The recent tragic incident involving 19-year-old college student, Abraham Biggs, has unwrapped a host of social, moral, ethical, and legal issues. This American teenager announced his suicide online and broadcast live his last hours on Justin.tv for the world to view. Bizarre and macabre behavior followed as some viewers egged him on.
News of the suicide and how viewers responded to it give cause for reexamining conventional wisdom concerning the role of technology in the lives of the so-called Millennials, who were born between 1982 and 2003 and grew up on the Web and mobile technology. Is it increasing the measure of social integration, or is it producing isolation among young people such as Abraham Biggs?
There's no question that social media make it easier to be connected. A 2007 Kaiser Family Foundation survey of people ages 8 to 18 showed that the average young person spends 6 hours, 21 minutes every day exposed to various forms of media. The average young person spends nearly two hours on the computer and playing video games. Much of that time is spent interacting with others via chat, e-mail, and blogs; on social networks like Facebook and MySpace (NWS); and uploading videos to sharing sites like YouTube (GOOG). These tools have become the primary means of staying connected with others and have progressed from accessories to necessities. Face-to-face communication has been usurped by computer-mediated communication.
For all this connectivity, the quality and depth of communication has decreased for many young people. Have you read a transcript of a teenager's text messages lately? Superficiality pervades these communiqués, and this type of communication tool does not inevitably nurture strong bonds between members of our society, nor does it create socially cohesive networks built upon mutual trust, respect, and commitment.
Millennials are dangerously susceptible to feelings of isolation even though they describe themselves as "connected" by means of technomedia. For example, heavy Internet use displaces other activities such as spending time with family members and friends. The result is fewer meaningful connections and a weaker social support system. Therefore, it can be argued that Millennials are more connected as a result of being online, but less likely to have meaningful relationships online.
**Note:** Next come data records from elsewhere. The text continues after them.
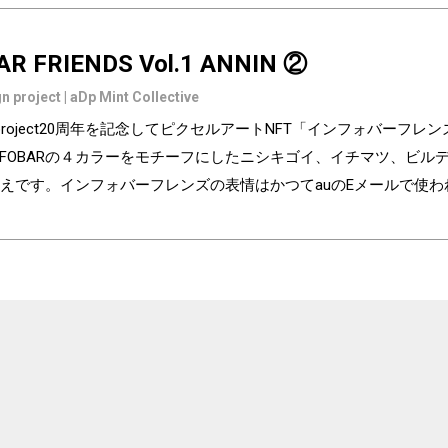
AR FRIENDS Vol.1 ANNIN ②
n project | aDp Mint Collective
ign project20周年を記念してピクセルアートNFT「インフォバーフ
NFOBARの４カラーをモチーフにしたニシキゴイ、イチマツ、ビ
えです。インフォバーフレンズの表情はかつてauのEメールで使
の異なるaDp20thロゴ入り特別版です。「キャラクター×表情×背景
気に入りはどれですか？ Pixel art NFT "INFOBAR Friends" was cre
ry of the au Design project. 4 characters, Nishikigoi, Ichimatsu, Build
NFOBAR released in 2003. The expressions on the INFOBAR FRIENDS' 
 e-mail! The first edition is a special edition with the aDp20th logo, a
 from 3,200 combination patterns of "character x expression x backg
This paradox of being more "connected" but actually less connected may explain the behavior of the spectators during the Biggs online suicide. Potentially, the spectators were able to distance themselves from the actual event and the personhood of Biggs, as a result of being conditioned to refrain from genuinely connecting online at the emotional and personal levels.
The events that transpired around Biggs' death can only be explained in the context of behavior unique to an Internet culture that provides participants a false impression of anonymity. It is unimaginable to think individuals would have egged on Biggs face-to-face. Within my Introductory Sociology course, students discussed this issue and the general consensus was that it would be morally reprehensible to offer a suicidal teenager more pills and encourage the suicidal ideation in a face-to-face setting.
Yet in essence, this is precisely the behavior demonstrated by the spectators. These individuals were able to hide behind the thin veil of anonymity the Internet provides, and thus either justify their behaviors or assume they were protected from the consequences of their actions. Consequently, computer-mediated communication provided the setting for moral detachment and a lapse of ethical judgment that would not have occurred within face-to-face communication. Legally, the spectators may be exonerated, but morally and ethically they are accountable for their actions.
And what of the second group, the bystanders? These individuals viewed the incident live on Justin.tv and chose to be observers. This behavior is actually more predictable, based upon the so-called bystander effect whereby in an emergency, the more bystanders there are, the less likely it is that any of them will actually help. A recent example involved a Philadelphia subway rider who was beaten with a hammer while 10 bystanders chose not to assist the victim. Similarly, many individuals who witnessed the suicide unfold chose not to get involved. The ubiquity of the Internet and the mass of viewers on live video sites potentially increase the possibility of the bystander effect occurring during online emergencies.
Another plausible explanation for the inaction and macabre voyeurism is related to our fascination with death. Once again, this is a cultural norm and is not surprising that many spectators would view the first case of "deathcasting" on American soil. Ironically, Justin Kan (founder of Justin.tv) popularized the term "lifecasting" by wearing a Webcam 24 hours a day. It is my sincere hope that copycats will not popularize the term "deathcasting."
The third response (and, of course, the most appropriate response) was the group who attempted to contact authorities, although this response was met with difficulties. Contacting the moderators and the ISP proved to be tricky. The time lag between contacting authorities and finding the location of the victim was approximately 12 hours. This group acted ethically, responsibly, and can be exonerated from any culpability. It is important that we continue to examine this issue to explore available or new means of monitoring and responding to emergencies on the Internet.
Of the three responses portrayed by the spectators, the Internet culture and technology played a role in each. As a sociologist, I would be remiss if I did not address the macro issue behind this tragic incident. Suicide in the U.S. is a salient issue and concern. Every 16 minutes an American takes his or her own life. In 2007, the number of 10- to 24-year-olds who committed suicide rose by 8%, the largest increase in 15 years. Suicide is directly related to the degree of social integration among members of a society. In other words, the more connections between individuals, the lower the suicide rate.
It's my sincere hope that as more people use technomedia to forge connections, they'll also use it to find meaningful relationships and build support systems.